• **Required work**:
Once the line holding "Tribunal Federal antecipasse" is found in the listing below, write it out and each later line exactly, up to and including the one holding "mais severas que".

• **Provided information**:
╭──
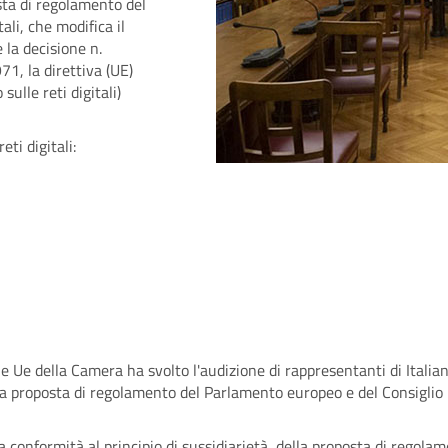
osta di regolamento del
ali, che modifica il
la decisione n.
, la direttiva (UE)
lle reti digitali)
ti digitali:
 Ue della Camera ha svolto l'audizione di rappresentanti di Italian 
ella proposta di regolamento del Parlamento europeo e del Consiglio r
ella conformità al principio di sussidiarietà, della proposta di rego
╰──
╭──
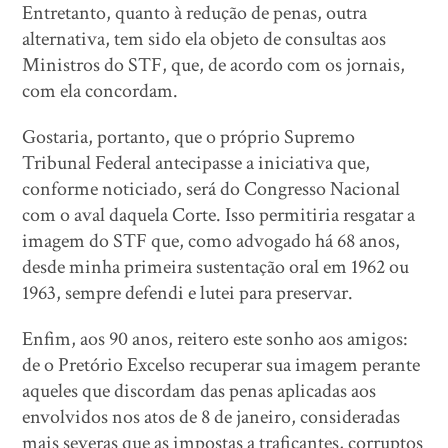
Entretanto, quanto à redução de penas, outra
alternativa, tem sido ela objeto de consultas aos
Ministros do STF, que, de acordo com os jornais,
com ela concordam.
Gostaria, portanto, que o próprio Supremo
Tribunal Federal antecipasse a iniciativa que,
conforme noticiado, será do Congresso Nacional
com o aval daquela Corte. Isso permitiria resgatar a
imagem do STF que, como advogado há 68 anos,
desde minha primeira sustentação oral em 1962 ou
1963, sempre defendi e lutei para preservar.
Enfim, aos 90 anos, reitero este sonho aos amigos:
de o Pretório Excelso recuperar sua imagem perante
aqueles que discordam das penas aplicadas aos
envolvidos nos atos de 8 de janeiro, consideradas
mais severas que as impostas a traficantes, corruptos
╰──
• **Exercise response**:
Tribunal Federal antecipasse a iniciativa que,
conforme noticiado, será do Congresso Nacional
com o aval daquela Corte. Isso permitiria resgatar a
imagem do STF que, como advogado há 68 anos,
desde minha primeira sustentação oral em 1962 ou
1963, sempre defendi e lutei para preservar.
Enfim, aos 90 anos, reitero este sonho aos amigos:
de o Pretório Excelso recuperar sua imagem perante
aqueles que discordam das penas aplicadas aos
envolvidos nos atos de 8 de janeiro, consideradas
mais severas que as impostas a traficantes, corruptos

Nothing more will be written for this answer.